→ **REQUIRED ACTION**:
Scan the entries below for the word "мыши", then copy each line that holds it.

→ **Dataset items**:
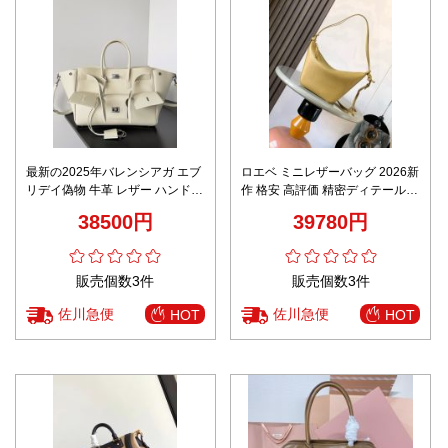
最新の2025年バレンシアガ エブ
ロエベ ミニレザーバッグ 2026新
リデイ偽物 牛革 レザー ハンドバ
作 格安 高評価 精密ディテール
ッグ 斜め掛け ファッション ホワ
上質感仕上げ リピーター多数 安
38500円
39780円
イト
心の日本倉庫
販売個数3件
販売個数3件
佐川急便
佐川急便
HOT
HOT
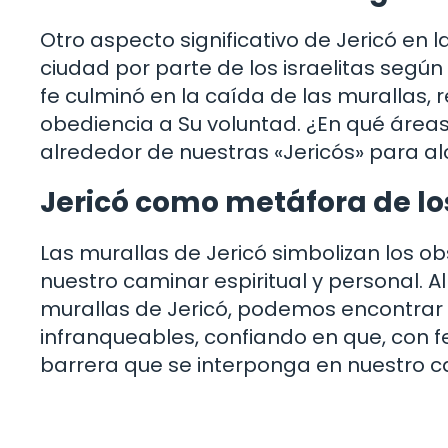
Otro aspecto significativo de Jericó en l
ciudad por parte de los israelitas según
fe culminó en la caída de las murallas, r
obediencia a Su voluntad. ¿En qué área
alrededor de nuestras «Jericós» para alc
Jericó como metáfora de l
Las murallas de Jericó simbolizan los 
nuestro caminar espiritual y personal. A
murallas de Jericó, podemos encontrar 
infranqueables, confiando en que, con 
barrera que se interponga en nuestro c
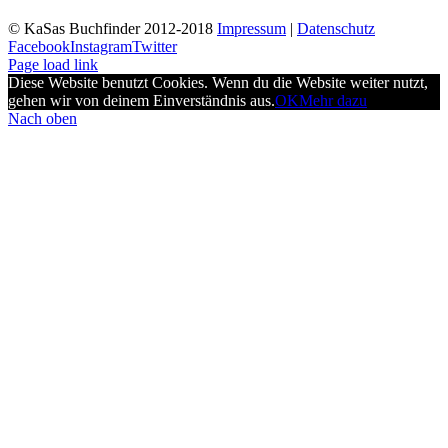
© KaSas Buchfinder 2012-2018
Impressum
|
Datenschutz
Facebook
Instagram
Twitter
Page load link
Diese Website benutzt Cookies. Wenn du die Website weiter nutzt,
gehen wir von deinem Einverständnis aus.
OK
Mehr dazu
Nach oben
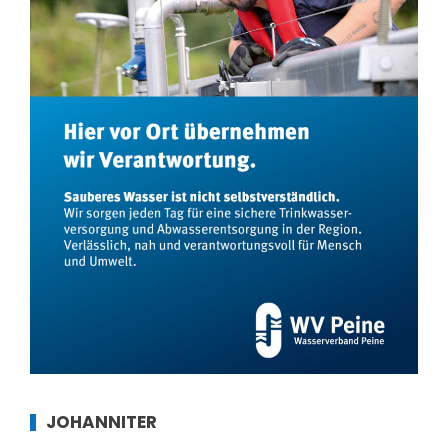
JOHANNITER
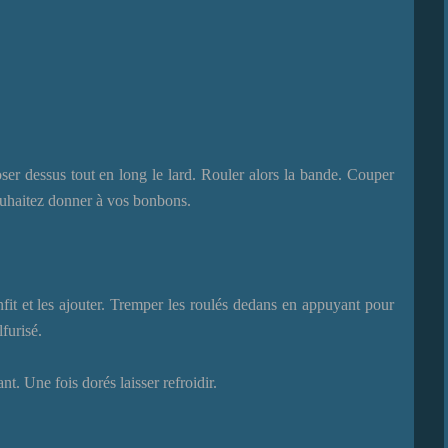
er dessus tout en long le lard. Rouler alors la bande. Couper
souhaitez donner à vos bonbons.
nfit et les ajouter. Tremper les roulés dedans en appuyant pour
furisé.
t. Une fois dorés laisser refroidir.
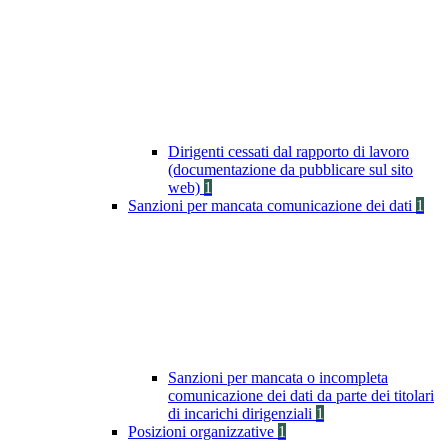
Dirigenti cessati dal rapporto di lavoro
(documentazione da pubblicare sul sito
web)
1
Sanzioni per mancata comunicazione dei dati
1
Sanzioni per mancata o incompleta
comunicazione dei dati da parte dei titolari
di incarichi dirigenziali
1
Posizioni organizzative
1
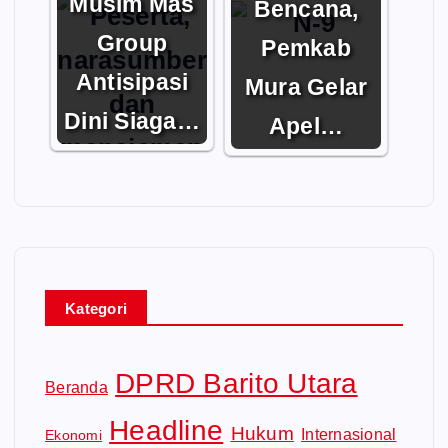
Musim Mas
Bencana,
Group
Pemkab
Antisipasi
Mura Gelar
Dini Siaga…
Apel…
Kategori
DPRD Barito Utara
Beranda
Headline
Hukum
Internasional
Ekonomi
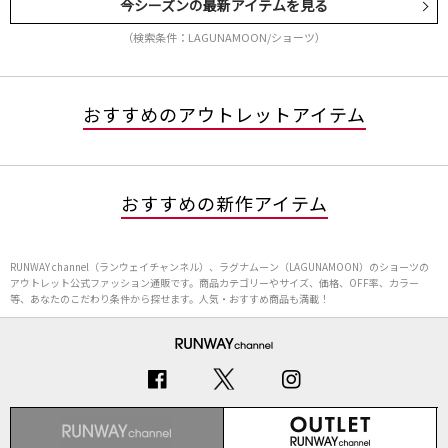
今シーズンの最新アイテムを見る
（検索条件：LAGUNAMOON/ショーツ）
おすすめのアウトレットアイテム
おすすめの新作アイテム
RUNWAY channel（ランウェイチャンネル）、ラグナムーン（LAGUNAMOON）のショーツの
アウトレット公式ファッション通販です。商品カテゴリーやサイズ、価格、OFF率、カラー
等、あなたのこだわり条件から探せます。人気・おすすめ商品も満載！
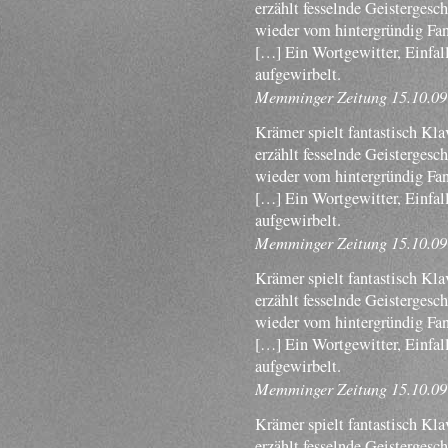
erzählt fesselnde Geistergesc
wieder vom hintergründig Fan
[…] Ein Wortgewitter, Einfal
aufgewirbelt.
Memminger Zeitung 15.10.09
Krämer spielt fantastisch Klav
erzählt fesselnde Geistergesc
wieder vom hintergründig Fan
[…] Ein Wortgewitter, Einfal
aufgewirbelt.
Memminger Zeitung 15.10.09
Krämer spielt fantastisch Klav
erzählt fesselnde Geistergesc
wieder vom hintergründig Fan
[…] Ein Wortgewitter, Einfal
aufgewirbelt.
Memminger Zeitung 15.10.09
Krämer spielt fantastisch Klav
erzählt fesselnde Geistergesc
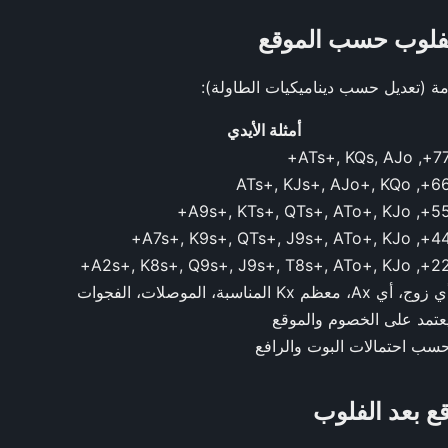
لفلوب حسب الموقع
امة (تعديل حسب ديناميكيات الطاولة):
أمثلة الأيدي
77+, ATs+, KQs, 
66+, ATs+, KJs+, AJo+,
55+, A9s+, KTs+, QTs+, ATo+,
44+, A7s+, K9s+, QTs+, J9s+, ATo+
22+, A2s+, K8s+, Q9s+, J9s+, T8s+, ATo
 زوج، أي Ax، معظم Kx المناسبة، الموصلات، الفجوات
عتمد على الخصوم والموقع
سب احتمالات البوت والرافع
قع بعد الفلوب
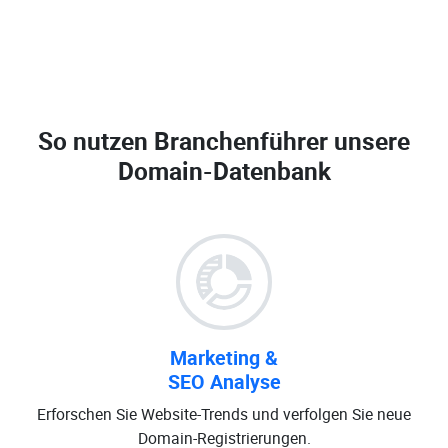
So nutzen Branchenführer unsere
Domain-Datenbank
Marketing &
SEO Analyse
Erforschen Sie Website-Trends und verfolgen Sie neue
Domain-Registrierungen.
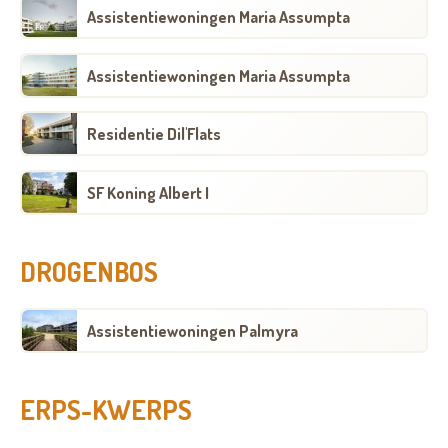
Assistentiewoningen Maria Assumpta
Assistentiewoningen Maria Assumpta
Residentie Dil'Flats
SF Koning Albert I
DROGENBOS
Assistentiewoningen Palmyra
ERPS-KWERPS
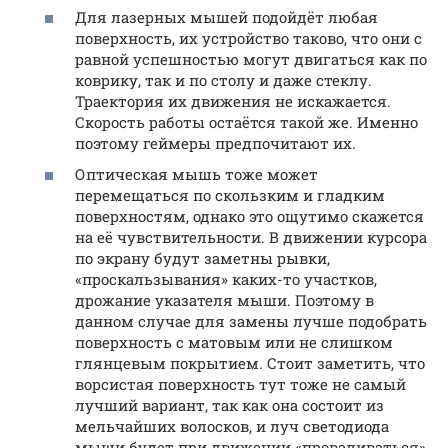
Для лазерных мышей подойдёт любая
поверхность, их устройство таково, что они с
равной успешностью могут двигаться как по
коврику, так и по столу и даже стеклу.
Траектория их движения не искажается.
Скорость работы остаётся такой же. Именно
поэтому геймеры предпочитают их.
Оптическая мышь тоже может
перемещаться по скользким и гладким
поверхностям, однако это ощутимо скажется
на её чувствительности. В движении курсора
по экрану будут заметны рывки,
«проскальзывания» каких-то участков,
дрожание указателя мыши. Поэтому в
данном случае для замены лучше подобрать
поверхность с матовым или не слишком
глянцевым покрытием. Стоит заметить, что
ворсистая поверхность тут тоже не самый
лучший вариант, так как она состоит из
мельчайших волосков, и луч светодиода
мыши будет при движении «проваливаться»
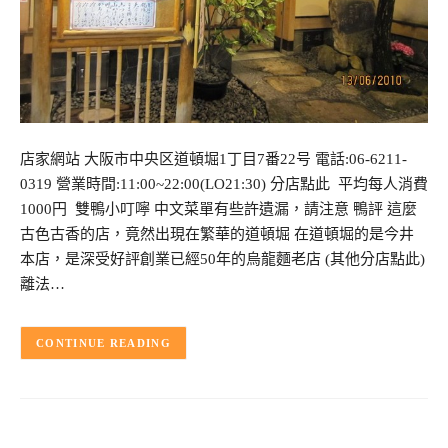
店家網站 大阪市中央区道頓堀1丁目7番22号 電話:06-6211-
0319 營業時間:11:00~22:00(LO21:30) 分店點此 平均每人消費
1000円 雙鴨小叮嚀 中文菜單有些許遺漏，請注意 鴨評 這麼
古色古香的店，竟然出現在繁華的道頓堀 在道頓堀的是今井
本店，是深受好評創業已經50年的烏龍麵老店 (其他分店點此)
離法…
CONTINUE READING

→ **ANSWER SECTION**:
дрожание указателя мыши. Поэтому в
мыши будет при движении «проваливаться»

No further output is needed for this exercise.